**Records provided**
========
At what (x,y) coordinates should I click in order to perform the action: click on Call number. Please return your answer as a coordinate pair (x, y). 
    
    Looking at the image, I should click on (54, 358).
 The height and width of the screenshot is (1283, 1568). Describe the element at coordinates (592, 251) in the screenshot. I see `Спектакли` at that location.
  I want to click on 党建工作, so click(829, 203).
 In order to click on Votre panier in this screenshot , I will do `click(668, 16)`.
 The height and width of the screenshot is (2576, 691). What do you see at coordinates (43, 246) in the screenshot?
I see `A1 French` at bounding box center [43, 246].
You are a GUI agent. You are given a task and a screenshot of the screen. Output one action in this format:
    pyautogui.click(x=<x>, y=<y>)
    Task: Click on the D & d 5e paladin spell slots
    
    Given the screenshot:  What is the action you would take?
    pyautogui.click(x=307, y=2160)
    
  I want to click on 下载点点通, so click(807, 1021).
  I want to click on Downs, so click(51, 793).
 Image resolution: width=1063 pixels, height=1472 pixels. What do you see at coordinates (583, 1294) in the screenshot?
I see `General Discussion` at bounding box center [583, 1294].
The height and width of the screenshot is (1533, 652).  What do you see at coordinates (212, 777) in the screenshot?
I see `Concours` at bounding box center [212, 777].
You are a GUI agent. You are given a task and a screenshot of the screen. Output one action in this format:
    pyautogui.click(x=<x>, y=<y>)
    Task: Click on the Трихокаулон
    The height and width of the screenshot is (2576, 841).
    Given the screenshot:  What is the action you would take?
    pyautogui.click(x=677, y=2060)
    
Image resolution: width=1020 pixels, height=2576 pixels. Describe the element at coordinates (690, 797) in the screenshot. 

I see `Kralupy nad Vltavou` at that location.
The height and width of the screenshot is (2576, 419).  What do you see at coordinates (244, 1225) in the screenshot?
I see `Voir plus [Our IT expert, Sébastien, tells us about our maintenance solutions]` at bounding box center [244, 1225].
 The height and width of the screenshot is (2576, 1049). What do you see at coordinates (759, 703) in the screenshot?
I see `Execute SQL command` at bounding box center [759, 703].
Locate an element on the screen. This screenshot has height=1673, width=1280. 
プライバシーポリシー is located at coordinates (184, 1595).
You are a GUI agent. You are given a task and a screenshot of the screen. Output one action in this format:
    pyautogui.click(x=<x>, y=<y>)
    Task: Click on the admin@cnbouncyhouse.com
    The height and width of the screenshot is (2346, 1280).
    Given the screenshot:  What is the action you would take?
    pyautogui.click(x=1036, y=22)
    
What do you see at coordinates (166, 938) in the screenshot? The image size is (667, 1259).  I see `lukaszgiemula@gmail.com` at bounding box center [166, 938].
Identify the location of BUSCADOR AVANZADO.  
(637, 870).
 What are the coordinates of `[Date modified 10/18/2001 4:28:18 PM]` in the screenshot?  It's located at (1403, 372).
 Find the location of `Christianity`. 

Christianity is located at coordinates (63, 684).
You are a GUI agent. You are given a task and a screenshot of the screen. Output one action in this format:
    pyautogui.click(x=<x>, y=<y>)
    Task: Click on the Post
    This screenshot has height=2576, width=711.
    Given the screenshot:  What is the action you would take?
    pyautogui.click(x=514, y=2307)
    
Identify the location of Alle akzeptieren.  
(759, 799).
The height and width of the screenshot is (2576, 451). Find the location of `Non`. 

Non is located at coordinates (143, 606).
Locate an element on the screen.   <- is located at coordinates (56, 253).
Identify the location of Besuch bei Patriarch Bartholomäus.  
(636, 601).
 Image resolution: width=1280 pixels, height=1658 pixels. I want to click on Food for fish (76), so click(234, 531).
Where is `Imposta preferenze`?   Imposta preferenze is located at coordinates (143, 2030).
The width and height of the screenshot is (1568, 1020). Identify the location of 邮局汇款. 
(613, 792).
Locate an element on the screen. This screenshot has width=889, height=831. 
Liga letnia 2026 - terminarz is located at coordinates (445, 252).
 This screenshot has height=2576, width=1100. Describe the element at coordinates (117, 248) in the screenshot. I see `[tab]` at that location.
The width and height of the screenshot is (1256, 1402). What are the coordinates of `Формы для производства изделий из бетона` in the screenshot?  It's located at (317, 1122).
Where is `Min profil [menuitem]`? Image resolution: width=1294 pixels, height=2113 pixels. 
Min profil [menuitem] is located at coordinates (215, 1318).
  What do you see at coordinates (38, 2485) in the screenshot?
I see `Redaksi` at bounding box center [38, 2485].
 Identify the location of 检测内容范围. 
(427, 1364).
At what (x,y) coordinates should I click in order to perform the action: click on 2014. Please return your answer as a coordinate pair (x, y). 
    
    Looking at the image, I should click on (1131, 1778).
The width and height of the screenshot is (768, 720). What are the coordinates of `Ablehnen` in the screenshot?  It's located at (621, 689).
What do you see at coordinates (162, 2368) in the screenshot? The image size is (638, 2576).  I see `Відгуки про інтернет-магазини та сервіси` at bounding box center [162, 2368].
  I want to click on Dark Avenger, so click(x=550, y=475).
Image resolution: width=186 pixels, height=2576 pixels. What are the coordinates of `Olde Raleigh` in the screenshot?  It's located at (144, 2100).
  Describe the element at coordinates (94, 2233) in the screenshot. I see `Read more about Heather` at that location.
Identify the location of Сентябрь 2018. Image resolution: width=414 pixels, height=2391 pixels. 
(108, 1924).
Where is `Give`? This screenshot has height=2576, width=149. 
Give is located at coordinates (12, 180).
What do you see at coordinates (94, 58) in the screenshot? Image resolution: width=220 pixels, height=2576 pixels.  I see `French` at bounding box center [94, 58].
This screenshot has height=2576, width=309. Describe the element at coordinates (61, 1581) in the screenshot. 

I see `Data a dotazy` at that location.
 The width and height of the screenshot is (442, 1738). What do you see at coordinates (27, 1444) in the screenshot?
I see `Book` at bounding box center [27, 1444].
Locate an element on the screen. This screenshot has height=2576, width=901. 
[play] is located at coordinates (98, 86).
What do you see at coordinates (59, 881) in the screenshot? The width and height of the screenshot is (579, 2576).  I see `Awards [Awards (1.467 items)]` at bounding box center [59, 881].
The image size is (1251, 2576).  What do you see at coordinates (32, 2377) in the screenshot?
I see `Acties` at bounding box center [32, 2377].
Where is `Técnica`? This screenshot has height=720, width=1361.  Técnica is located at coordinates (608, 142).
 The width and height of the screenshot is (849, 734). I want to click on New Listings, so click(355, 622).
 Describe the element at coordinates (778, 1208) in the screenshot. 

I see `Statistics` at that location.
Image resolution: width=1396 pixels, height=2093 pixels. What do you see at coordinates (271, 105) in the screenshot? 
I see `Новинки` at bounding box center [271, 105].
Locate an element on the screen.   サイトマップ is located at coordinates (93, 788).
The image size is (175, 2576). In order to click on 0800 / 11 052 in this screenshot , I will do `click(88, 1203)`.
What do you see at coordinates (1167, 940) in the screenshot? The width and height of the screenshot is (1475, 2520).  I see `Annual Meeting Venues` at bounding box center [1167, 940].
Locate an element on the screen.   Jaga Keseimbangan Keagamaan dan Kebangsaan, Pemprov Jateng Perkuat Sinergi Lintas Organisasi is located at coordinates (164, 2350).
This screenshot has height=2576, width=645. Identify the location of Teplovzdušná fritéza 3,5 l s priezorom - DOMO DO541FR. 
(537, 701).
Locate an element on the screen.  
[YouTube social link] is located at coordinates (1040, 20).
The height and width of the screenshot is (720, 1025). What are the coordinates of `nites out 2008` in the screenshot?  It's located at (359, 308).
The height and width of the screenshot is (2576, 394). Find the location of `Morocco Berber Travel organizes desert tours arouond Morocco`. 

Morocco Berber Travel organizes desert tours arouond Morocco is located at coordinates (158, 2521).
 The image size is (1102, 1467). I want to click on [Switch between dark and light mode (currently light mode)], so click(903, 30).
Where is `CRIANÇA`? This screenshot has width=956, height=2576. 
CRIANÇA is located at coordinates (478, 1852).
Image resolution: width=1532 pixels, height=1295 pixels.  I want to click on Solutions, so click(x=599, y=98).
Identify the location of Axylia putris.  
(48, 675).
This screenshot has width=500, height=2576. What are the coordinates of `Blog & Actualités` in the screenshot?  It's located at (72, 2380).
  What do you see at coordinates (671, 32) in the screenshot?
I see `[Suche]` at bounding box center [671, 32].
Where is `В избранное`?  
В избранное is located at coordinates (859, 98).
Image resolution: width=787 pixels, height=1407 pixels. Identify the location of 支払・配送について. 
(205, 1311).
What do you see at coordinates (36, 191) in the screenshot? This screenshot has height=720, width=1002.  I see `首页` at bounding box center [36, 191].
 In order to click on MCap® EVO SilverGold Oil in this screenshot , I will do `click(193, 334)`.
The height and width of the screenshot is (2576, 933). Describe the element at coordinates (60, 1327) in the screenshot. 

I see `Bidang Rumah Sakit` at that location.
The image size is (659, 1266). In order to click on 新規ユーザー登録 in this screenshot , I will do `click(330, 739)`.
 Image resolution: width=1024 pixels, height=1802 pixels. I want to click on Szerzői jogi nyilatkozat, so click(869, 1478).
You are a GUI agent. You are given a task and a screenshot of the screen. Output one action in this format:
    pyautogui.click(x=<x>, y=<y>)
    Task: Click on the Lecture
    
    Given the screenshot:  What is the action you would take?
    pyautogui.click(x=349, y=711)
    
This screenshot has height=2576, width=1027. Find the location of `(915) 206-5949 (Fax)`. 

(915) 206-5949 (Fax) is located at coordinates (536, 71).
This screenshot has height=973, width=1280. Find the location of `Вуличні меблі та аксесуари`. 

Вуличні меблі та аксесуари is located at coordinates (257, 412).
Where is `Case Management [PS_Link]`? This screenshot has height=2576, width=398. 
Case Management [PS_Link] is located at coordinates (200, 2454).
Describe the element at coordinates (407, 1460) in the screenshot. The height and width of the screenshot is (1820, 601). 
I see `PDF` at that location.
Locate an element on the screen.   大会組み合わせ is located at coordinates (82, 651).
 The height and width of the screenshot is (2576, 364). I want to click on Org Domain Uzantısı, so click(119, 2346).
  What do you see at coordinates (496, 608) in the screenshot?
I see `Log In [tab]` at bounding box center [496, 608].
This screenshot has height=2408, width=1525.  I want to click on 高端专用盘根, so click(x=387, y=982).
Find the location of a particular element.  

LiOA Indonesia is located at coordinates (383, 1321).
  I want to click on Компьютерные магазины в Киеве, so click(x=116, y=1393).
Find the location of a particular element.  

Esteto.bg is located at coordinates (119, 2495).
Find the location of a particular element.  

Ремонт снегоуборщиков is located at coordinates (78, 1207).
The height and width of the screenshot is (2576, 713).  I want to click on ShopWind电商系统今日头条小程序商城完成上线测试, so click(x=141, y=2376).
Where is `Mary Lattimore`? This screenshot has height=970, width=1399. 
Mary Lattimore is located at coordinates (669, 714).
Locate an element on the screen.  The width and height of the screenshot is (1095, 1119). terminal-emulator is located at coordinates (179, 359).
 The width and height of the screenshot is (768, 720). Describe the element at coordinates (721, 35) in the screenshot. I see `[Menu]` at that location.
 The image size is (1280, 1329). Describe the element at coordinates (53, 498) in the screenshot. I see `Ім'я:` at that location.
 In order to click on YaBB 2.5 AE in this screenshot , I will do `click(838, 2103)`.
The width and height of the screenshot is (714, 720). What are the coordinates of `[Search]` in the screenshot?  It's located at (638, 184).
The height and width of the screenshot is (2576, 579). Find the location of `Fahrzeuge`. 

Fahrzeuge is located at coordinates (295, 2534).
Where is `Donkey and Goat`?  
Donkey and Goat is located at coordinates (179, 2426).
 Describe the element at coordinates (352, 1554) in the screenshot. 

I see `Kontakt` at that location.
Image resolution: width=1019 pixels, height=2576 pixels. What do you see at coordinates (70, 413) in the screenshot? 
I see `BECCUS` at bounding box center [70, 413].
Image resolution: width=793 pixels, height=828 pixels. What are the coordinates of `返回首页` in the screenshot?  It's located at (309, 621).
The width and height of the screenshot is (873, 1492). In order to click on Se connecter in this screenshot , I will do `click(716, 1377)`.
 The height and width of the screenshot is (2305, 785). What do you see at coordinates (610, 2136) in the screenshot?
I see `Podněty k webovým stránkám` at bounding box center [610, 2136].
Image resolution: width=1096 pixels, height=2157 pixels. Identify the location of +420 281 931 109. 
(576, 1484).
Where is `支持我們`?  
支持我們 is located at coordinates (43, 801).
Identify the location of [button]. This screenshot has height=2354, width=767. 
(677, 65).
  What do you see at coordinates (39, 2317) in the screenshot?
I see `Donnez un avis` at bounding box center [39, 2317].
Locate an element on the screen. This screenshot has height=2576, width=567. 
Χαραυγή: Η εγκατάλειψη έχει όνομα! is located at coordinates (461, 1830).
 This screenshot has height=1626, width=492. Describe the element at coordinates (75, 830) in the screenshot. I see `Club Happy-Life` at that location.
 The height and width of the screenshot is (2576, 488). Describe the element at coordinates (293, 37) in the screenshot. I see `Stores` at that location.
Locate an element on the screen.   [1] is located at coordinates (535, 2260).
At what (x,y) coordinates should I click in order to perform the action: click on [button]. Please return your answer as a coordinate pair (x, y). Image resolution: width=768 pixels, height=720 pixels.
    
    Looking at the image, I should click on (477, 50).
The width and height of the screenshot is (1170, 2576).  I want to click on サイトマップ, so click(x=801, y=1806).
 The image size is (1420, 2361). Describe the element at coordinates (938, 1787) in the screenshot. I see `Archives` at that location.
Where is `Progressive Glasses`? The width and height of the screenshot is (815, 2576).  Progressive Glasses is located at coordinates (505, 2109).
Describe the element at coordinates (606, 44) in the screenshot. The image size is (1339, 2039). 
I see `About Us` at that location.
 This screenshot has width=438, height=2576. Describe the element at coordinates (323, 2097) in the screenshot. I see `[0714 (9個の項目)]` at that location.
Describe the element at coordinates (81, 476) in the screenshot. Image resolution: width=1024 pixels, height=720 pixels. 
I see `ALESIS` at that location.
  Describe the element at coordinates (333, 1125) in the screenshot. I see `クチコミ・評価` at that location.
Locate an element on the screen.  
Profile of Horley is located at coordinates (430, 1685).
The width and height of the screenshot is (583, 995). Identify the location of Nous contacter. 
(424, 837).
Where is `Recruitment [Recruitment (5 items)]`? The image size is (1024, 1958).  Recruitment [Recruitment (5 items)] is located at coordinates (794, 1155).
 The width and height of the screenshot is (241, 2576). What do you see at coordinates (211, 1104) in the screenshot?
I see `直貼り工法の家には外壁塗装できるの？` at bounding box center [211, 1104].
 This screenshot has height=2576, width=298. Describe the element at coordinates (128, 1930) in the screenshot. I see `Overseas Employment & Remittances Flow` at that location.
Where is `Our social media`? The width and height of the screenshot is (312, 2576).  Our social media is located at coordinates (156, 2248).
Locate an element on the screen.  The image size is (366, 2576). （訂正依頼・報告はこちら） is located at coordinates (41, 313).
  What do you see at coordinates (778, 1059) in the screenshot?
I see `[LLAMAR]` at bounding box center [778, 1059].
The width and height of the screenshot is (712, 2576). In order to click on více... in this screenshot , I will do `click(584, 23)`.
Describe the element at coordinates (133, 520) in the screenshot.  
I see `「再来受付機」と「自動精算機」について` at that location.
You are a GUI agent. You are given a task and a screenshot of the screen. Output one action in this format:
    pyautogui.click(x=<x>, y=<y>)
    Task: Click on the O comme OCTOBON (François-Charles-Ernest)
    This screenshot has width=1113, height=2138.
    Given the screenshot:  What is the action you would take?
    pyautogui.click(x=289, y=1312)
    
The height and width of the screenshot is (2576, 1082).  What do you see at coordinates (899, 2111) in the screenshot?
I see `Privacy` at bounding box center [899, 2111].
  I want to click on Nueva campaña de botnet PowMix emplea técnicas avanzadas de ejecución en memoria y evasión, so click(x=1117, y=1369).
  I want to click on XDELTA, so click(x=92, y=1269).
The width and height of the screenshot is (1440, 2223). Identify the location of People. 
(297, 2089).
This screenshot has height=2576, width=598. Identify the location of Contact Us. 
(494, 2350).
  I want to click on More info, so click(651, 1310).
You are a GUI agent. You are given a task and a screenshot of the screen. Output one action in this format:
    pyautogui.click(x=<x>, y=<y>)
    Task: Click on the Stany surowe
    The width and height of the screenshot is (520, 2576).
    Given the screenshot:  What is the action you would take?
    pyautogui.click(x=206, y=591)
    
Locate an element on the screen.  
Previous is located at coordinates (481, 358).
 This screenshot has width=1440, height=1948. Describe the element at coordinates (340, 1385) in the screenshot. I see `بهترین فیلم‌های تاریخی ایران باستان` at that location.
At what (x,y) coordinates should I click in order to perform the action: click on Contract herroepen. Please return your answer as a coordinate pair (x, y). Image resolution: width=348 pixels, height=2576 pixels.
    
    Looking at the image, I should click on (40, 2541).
========
**Requirement**
Print, from the entries above, the line with "has height=1673, width=1280.", the line with "Task: Click on the Post" and all lines between them, exactly and with nothing else.

**Output below**
Locate an element on the screen. This screenshot has height=1673, width=1280. 
プライバシーポリシー is located at coordinates (184, 1595).
You are a GUI agent. You are given a task and a screenshot of the screen. Output one action in this format:
    pyautogui.click(x=<x>, y=<y>)
    Task: Click on the admin@cnbouncyhouse.com
    The height and width of the screenshot is (2346, 1280).
    Given the screenshot:  What is the action you would take?
    pyautogui.click(x=1036, y=22)
    
What do you see at coordinates (166, 938) in the screenshot? The image size is (667, 1259).  I see `lukaszgiemula@gmail.com` at bounding box center [166, 938].
Identify the location of BUSCADOR AVANZADO.  
(637, 870).
 What are the coordinates of `[Date modified 10/18/2001 4:28:18 PM]` in the screenshot?  It's located at (1403, 372).
 Find the location of `Christianity`. 

Christianity is located at coordinates (63, 684).
You are a GUI agent. You are given a task and a screenshot of the screen. Output one action in this format:
    pyautogui.click(x=<x>, y=<y>)
    Task: Click on the Post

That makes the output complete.